Many pet owners adapt the layout and design of their homes to better accommodate their furry companions. This may involve setting aside entire rooms just for pets, like creating a dedicated dog room with amenities like raised beds, toy storage, and easy-clean floors and furnishings (Pinterest). Pet feeding and grooming stations can be incorporated into kitchen or mudroom layouts. Built-in nooks, ramps, perches and climbing surfaces allow cats access to different areas. Flooring and fabrics are chosen with durability and easy cleaning in mind.

Interior design elements like decorative pet beds and bowls reflect owners’ affection for their pets. Walls might feature gallery walls showing off pet photos. Overall, the home’s layout and décor place pets front and center as cherished family members.

Expense of Pet Care

Pet care can be extremely expensive, with high costs for food, medical care, toys, and other accessories. According to a Safewise study, the average annual cost for a medium-sized dog is $1,843, while cat owners spend around $1,174 a year [1]. These costs can quickly add up, especially if a pet has any health issues requiring medication, special food, or surgery. For example, ACL surgery for a dog can cost between $1,500 and $3,500 [1]. Cats and dogs both require regular vaccinations, flea and tick prevention, heartworm testing, and spay/neuter surgery. High-quality pet food and treats are also expensive. According to research by People Magazine, the average pet owner spends over $4,500 per year on their pet’s basic needs [2]. With all these ongoing costs, it’s clear that pets require a significant financial commitment, which some pet owners may not fully anticipate.

Social Acceptance

The trend of pet parenting is becoming more socially acceptable and mainstream. According to surveys from Symrise, 95% of pet owners in the U.S. consider themselves “pet parents.” Pet spending has also quadrupled over the last 20 years, showing that pet owners are willing to invest more on premium products and services for their pets. This increased pet parenting indicates it has become more commonplace to treat pets like family members.
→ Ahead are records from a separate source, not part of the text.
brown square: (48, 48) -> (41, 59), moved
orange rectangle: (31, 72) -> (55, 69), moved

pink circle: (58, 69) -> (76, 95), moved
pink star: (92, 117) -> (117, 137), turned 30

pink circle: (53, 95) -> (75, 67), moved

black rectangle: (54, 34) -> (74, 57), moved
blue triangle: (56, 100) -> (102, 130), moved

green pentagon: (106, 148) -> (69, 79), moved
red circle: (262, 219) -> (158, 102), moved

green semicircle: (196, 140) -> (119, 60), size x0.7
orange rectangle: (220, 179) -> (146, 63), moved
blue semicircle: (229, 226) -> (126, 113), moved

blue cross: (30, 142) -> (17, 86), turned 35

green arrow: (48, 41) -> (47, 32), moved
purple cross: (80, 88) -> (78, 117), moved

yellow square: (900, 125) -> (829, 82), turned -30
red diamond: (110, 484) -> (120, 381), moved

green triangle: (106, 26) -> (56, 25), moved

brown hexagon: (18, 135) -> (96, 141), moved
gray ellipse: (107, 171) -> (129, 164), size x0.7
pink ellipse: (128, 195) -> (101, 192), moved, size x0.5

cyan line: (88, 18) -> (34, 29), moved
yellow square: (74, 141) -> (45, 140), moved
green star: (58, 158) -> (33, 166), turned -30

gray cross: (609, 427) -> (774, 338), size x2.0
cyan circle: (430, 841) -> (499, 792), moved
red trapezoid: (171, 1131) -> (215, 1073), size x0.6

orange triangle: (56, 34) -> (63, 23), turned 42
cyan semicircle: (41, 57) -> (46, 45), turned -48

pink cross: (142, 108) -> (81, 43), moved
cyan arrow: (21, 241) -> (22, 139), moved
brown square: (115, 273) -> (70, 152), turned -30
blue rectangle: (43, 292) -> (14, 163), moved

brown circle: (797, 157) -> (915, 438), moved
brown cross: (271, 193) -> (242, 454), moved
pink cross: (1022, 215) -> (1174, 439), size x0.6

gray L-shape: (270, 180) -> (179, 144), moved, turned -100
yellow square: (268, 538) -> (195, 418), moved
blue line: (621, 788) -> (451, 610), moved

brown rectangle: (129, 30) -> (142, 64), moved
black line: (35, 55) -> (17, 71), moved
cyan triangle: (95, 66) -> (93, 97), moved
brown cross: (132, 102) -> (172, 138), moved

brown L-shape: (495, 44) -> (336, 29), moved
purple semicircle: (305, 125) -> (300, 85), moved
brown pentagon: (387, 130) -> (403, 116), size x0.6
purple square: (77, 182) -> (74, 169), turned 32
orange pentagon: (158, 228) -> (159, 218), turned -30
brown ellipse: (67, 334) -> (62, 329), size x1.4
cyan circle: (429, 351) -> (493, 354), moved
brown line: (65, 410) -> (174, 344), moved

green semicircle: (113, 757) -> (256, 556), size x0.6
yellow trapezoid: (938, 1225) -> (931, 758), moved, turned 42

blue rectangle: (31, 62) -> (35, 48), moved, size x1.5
Pets are also living much longer due to advances in nutrition and veterinary medicine, allowing for stronger emotional bonds over time. The American Animal Hospital Association reports that in the 1980s, the average lifespan for a dog was 7.2 years and for a cat was 7 years. Now it’s closer to 11 years for dogs and 12 for cats. With pets around for so much longer, pet owners are more likely to humanize and treat them like their children.


In conclusion, there are many reasons why people may treat their cats like babies. The most common reasons seem to be a desire for nurturing, seeking unconditional love, enjoying caring for the cat as if it were a child, filling an emotional void, anthropomorphizing pets, creating a pet-centered home, the high expense of quality pet care, and the increasing social acceptance of pet parenting. Treating cats like babies appears to be a growing trend, especially among millennials, as people forge increasingly strong bonds with their pets and prioritize them in their families and budgets. While certainly not a replacement for human children, pets like cats can fulfill important emotional needs for many people. Understanding the motivation behind pet parenting can help explain this behavior that may seem unusual to some but provides great meaning and fulfillment to others.